__Directions__. Go over the data and copy out each line with "支付金额" in it.

__Information supplied__.
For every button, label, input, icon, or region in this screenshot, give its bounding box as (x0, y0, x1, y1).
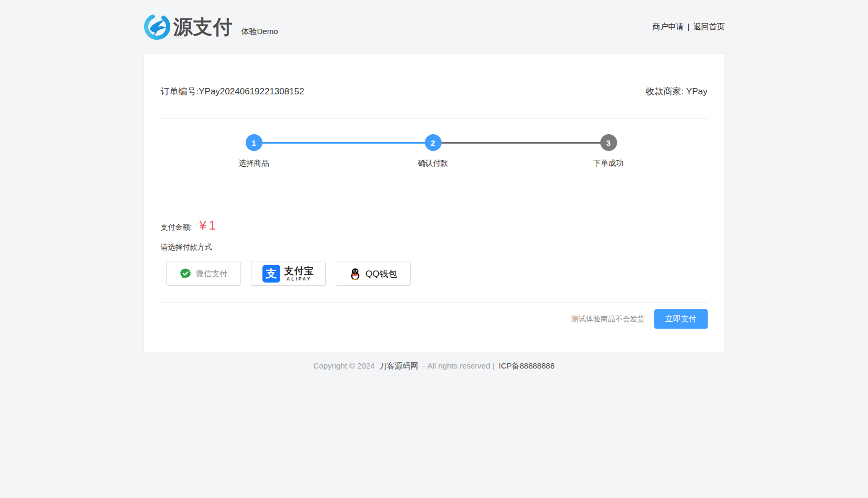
brand: 源支付 体验Demo (144, 13, 278, 40)
order-row: 订单编号:YPay20240619221308152 收款商家:YPay (161, 84, 708, 99)
alipay-label: 支付宝 (284, 266, 314, 276)
wechat-pay-icon (179, 267, 192, 280)
step-connector-inactive (433, 142, 609, 144)
divider (161, 254, 708, 254)
alipay-icon: 支 (262, 265, 280, 283)
divider (161, 302, 708, 302)
copyright-text: Copyright © 2024 (313, 361, 375, 370)
amount-value: ¥1 (199, 218, 216, 233)
test-note: 测试体验商品不会发货 (572, 315, 645, 324)
brand-name: 源支付 (173, 17, 233, 37)
top-nav: 商户申请|返回首页 (653, 22, 725, 32)
step-connector-active (254, 142, 433, 144)
qq-wallet-option[interactable]: QQ钱包 (336, 262, 411, 286)
step-label-order-success: 下单成功 (572, 158, 645, 168)
amount-label: 支付金额: (161, 223, 192, 232)
step-label-select-product: 选择商品 (217, 158, 291, 168)
merchant: 收款商家:YPay (645, 84, 707, 99)
step-circle-1: 1 (246, 134, 262, 151)
merchant-label: 收款商家: (645, 86, 684, 96)
nav-separator: | (688, 22, 690, 31)
divider (161, 118, 708, 118)
step-label-confirm-payment: 确认付款 (397, 158, 470, 168)
alipay-sublabel: ALIPAY (287, 277, 312, 282)
choose-method-title: 请选择付款方式 (161, 242, 212, 252)
pay-now-button[interactable]: 立即支付 (654, 309, 708, 329)
order-number: 订单编号:YPay20240619221308152 (161, 84, 304, 99)
merchant-apply-link[interactable]: 商户申请 (653, 22, 684, 31)
alipay-option[interactable]: 支 支付宝 ALIPAY (251, 262, 326, 286)
qq-wallet-label: QQ钱包 (366, 268, 397, 280)
step-circle-3: 3 (600, 134, 617, 151)
payment-methods: 微信支付 支 支付宝 ALIPAY (166, 262, 411, 286)
qq-wallet-icon (349, 267, 361, 280)
rights-text: - All rights reserved | (423, 361, 495, 370)
step-circle-2: 2 (425, 134, 442, 151)
payment-card: 订单编号:YPay20240619221308152 收款商家:YPay 1 2… (144, 53, 725, 352)
amount-number: 1 (209, 218, 216, 232)
merchant-name: YPay (686, 86, 708, 96)
progress-steps: 1 2 3 选择商品 确认付款 下单成功 (144, 128, 724, 186)
topbar: 源支付 体验Demo 商户申请|返回首页 (144, 0, 725, 53)
wechat-pay-option[interactable]: 微信支付 (166, 262, 241, 286)
page-container: 源支付 体验Demo 商户申请|返回首页 订单编号:YPay2024061922… (144, 0, 725, 372)
page-subtitle: 体验Demo (241, 27, 278, 37)
wechat-pay-label: 微信支付 (196, 269, 227, 279)
footer: Copyright © 2024 刀客源码网 - All rights rese… (144, 360, 725, 372)
swallow-logo-icon (144, 13, 171, 40)
icp-number[interactable]: ICP备88888888 (499, 361, 555, 370)
amount-row: 支付金额: ¥1 (161, 218, 216, 233)
order-number-value: YPay20240619221308152 (199, 86, 304, 96)
order-number-label: 订单编号: (161, 86, 199, 96)
back-home-link[interactable]: 返回首页 (694, 22, 725, 31)
alipay-wordmark: 支付宝 ALIPAY (284, 266, 314, 282)
site-name-link[interactable]: 刀客源码网 (379, 361, 418, 370)
action-row: 测试体验商品不会发货 立即支付 (572, 309, 708, 329)
currency-symbol: ¥ (199, 218, 206, 232)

__Response__.
amount-label: 支付金额: (161, 223, 192, 232)
amount-row: 支付金额: ¥1 (161, 218, 216, 233)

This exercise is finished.